The September 1994 issue of the Ron Paul Survival Report states that “those who don’t commit sodomy, who don’t get blood a transfusion, and who don’t swap needles, are virtually assured of not getting AIDS unless they are deliberately infected by a malicious gay.”
The June 1990 issue of the Political Report says: “I miss the closet. Homosexuals, not to speak of the rest of society, were far better off when social pressure forced them to hide their activities.”
A January 1994 edition of the Survival Report states that “gays in San Francisco do not obey the dictates of good sense,” adding: “[T]hese men don’t really see a reason to live past their fifties. They are not married, they have no children, and their lives are centered on new sexual partners.” Also, “they enjoy the attention and pity that comes with being sick.”
Those links go directly to the PDF’s of the newsletters in question. And those quote are just a selection of some of the anti-gay rants found in his newsletters. They don’t even touch on the racist and anti-Semitic ramblings and the strange conspiracy theories which were the heart of his newsletters.
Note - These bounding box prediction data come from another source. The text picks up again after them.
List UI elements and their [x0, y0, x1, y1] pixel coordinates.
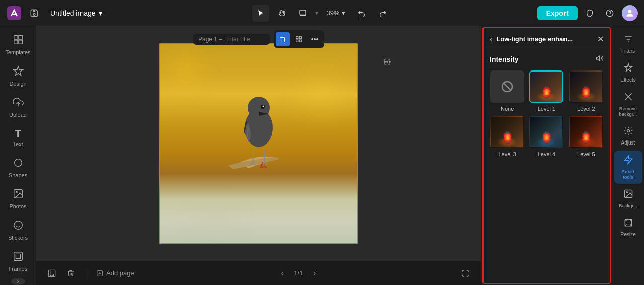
canvas-main[interactable]: ••• [36, 26, 481, 261]
avatar[interactable] [622, 5, 638, 21]
more-page-button[interactable]: ••• [381, 56, 393, 68]
grid-tool-button[interactable] [292, 32, 306, 46]
sidebar-item-stickers[interactable]: Stickers [3, 216, 33, 245]
rs-item-background[interactable]: Backgr... [614, 185, 642, 212]
panel-header: ‹ Low-light image enhan... ✕ [484, 28, 610, 48]
canvas-bottom: Add page ‹ 1/1 › [36, 261, 481, 285]
bird-svg [208, 43, 309, 184]
text-label: Text [13, 141, 23, 147]
svg-point-40 [626, 192, 627, 193]
intensity-level4[interactable]: 🏮 Level 4 [529, 116, 564, 157]
panel-section-intensity: Intensity [484, 48, 610, 163]
fullscreen-button[interactable] [458, 266, 473, 281]
intensity-level3[interactable]: 🏮 Level 3 [490, 116, 525, 157]
page-info: Page 1 – [193, 34, 270, 45]
level2-lantern: 🏮 [579, 86, 593, 99]
panel-inner: ‹ Low-light image enhan... ✕ Intensity [482, 27, 611, 284]
svg-point-1 [33, 13, 35, 15]
collapse-icon: › [17, 278, 19, 285]
rs-item-remove-bg[interactable]: Remove backgr... [614, 88, 642, 121]
shield-button[interactable] [582, 5, 598, 21]
panel-title: Low-light image enhan... [496, 35, 573, 43]
prev-page-button[interactable]: ‹ [275, 266, 290, 281]
next-icon: › [313, 269, 316, 278]
templates-label: Templates [5, 49, 30, 55]
background-label: Backgr... [619, 203, 637, 208]
remove-bg-icon [623, 92, 633, 104]
page-title-input[interactable] [224, 36, 265, 43]
svg-rect-8 [18, 36, 22, 39]
save-button[interactable] [26, 5, 42, 21]
bokeh-1 [171, 54, 201, 85]
file-title-button[interactable]: Untitled image ▾ [46, 7, 106, 19]
save-version-button[interactable] [44, 266, 59, 281]
sidebar-item-templates[interactable]: Templates [3, 30, 33, 59]
intensity-level2[interactable]: 🏮 Level 2 [569, 70, 604, 112]
rs-item-adjust[interactable]: Adjust [614, 122, 642, 150]
more-options-button[interactable]: ••• [308, 32, 322, 46]
hand-tool-button[interactable] [273, 5, 290, 22]
redo-button[interactable] [374, 5, 391, 22]
help-button[interactable] [602, 5, 618, 21]
intensity-speaker-button[interactable] [596, 54, 604, 64]
svg-rect-20 [296, 37, 298, 39]
rs-item-smart-tools[interactable]: Smart tools [614, 151, 642, 184]
panel-title-area: ‹ Low-light image enhan... [490, 35, 573, 44]
level2-label: Level 2 [577, 106, 595, 112]
view-mode-button[interactable] [294, 5, 311, 22]
intensity-level5[interactable]: 🏮 Level 5 [569, 116, 604, 157]
more-dots-icon: ••• [311, 35, 319, 43]
level4-lantern: 🏮 [540, 131, 553, 145]
sidebar-item-photos[interactable]: Photos [3, 184, 33, 213]
intensity-level1[interactable]: 🏮 Level 1 [529, 70, 564, 112]
level1-thumb: 🏮 [529, 70, 564, 103]
trash-button[interactable] [63, 266, 78, 281]
page-counter: 1/1 [294, 269, 303, 277]
left-sidebar: Templates Design Upload T Text Shapes [0, 26, 36, 285]
app-logo[interactable] [6, 5, 22, 21]
section-title: Intensity [490, 55, 519, 63]
export-button[interactable]: Export [537, 6, 578, 20]
intensity-none[interactable]: None [490, 70, 525, 112]
sidebar-item-upload[interactable]: Upload [3, 93, 33, 122]
sidebar-collapse-button[interactable]: › [11, 278, 25, 285]
zoom-caret-icon: ▾ [342, 9, 345, 17]
rs-item-resize[interactable]: Resize [614, 213, 642, 241]
add-page-button[interactable]: Add page [91, 267, 139, 279]
bird-image [160, 44, 357, 243]
resize-label: Resize [620, 232, 636, 237]
svg-point-14 [16, 191, 17, 193]
stickers-icon [13, 220, 24, 233]
panel-back-button[interactable]: ‹ [490, 35, 492, 44]
design-label: Design [9, 81, 26, 87]
frames-icon [13, 251, 24, 264]
design-icon [13, 65, 24, 79]
effects-icon [623, 63, 633, 76]
next-page-button[interactable]: › [307, 266, 322, 281]
svg-rect-9 [14, 40, 17, 44]
crop-tool-button[interactable] [276, 32, 290, 46]
sidebar-item-design[interactable]: Design [3, 61, 33, 91]
bottom-center-controls: ‹ 1/1 › [275, 266, 322, 281]
shapes-label: Shapes [9, 172, 27, 178]
rs-item-effects[interactable]: Effects [614, 59, 642, 87]
bokeh-3 [191, 203, 241, 233]
panel-close-button[interactable]: ✕ [597, 34, 604, 44]
sidebar-item-text[interactable]: T Text [3, 124, 33, 151]
level5-lantern: 🏮 [579, 131, 593, 145]
select-tool-button[interactable] [252, 5, 269, 22]
undo-button[interactable] [353, 5, 370, 22]
level5-label: Level 5 [577, 151, 595, 157]
view-caret: ▾ [315, 10, 318, 17]
sidebar-item-frames[interactable]: Frames [3, 247, 33, 276]
svg-rect-7 [14, 36, 17, 39]
sidebar-item-shapes[interactable]: Shapes [3, 153, 33, 182]
zoom-button[interactable]: 39% ▾ [323, 7, 349, 19]
image-frame[interactable] [159, 43, 358, 244]
svg-rect-23 [299, 40, 301, 42]
resize-icon [623, 218, 633, 230]
none-thumb [490, 70, 524, 103]
rs-item-filters[interactable]: Filters [614, 30, 642, 58]
bottom-right-controls [458, 266, 473, 281]
level5-thumb: 🏮 [569, 116, 603, 148]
The 2008 outrage lasted, I think, a week or two, and then Ron Paul’s supporters found a way to shrug it off, pretty much as Ron Paul himself did:
Ron Paul released a very brief statement claiming that he was acting something like an absentee landlord with regard to those now-infamous newsletters:
When I was out of Congress and practicing medicine full-time, a newsletter was published under my name that I did not edit. Several writers contributed to the product. For over a decade, I have publicly taken moral responsibility for not paying closer attention to what went out under my name.
And that was that. Except that I really haven’t seen him take “moral responsibility,” whatever that’s supposed to mean. He didn’t explain how it came to be that those newsletters with his name emblazoned across the top — some of which raised money for his political campaigns when he decided to re-enter politics — came attached to such reprehensible ideas, other than to just say he didn’t write them. Which is a different story from the one he offered in 1995, when those newsletters, still fresh from the press, became a campaign issue in his run for Congress:
Paul, a Republican obstetrician from Surfside, said Wednesday he opposes racism and that his written commentaries about blacks came in the context of “current events and statistical reports of the time.” … A campaign spokesman for Paul said statements about the fear of black males mirror pronouncements by black leaders such as the Rev. Jesse Jackson, who has decried the spread of urban crime. Paul continues to write the newsletter for an undisclosed number of subscribers, the spokesman said.
In this 1995 video, Ron Paul talks about his newsletters with a certain pride in ownership:
Here, we see a politician who was not particularly worried about how the themes of his newsletter would play out with his constituents. And he apparently knew his constituents well; he won his seat for Congress.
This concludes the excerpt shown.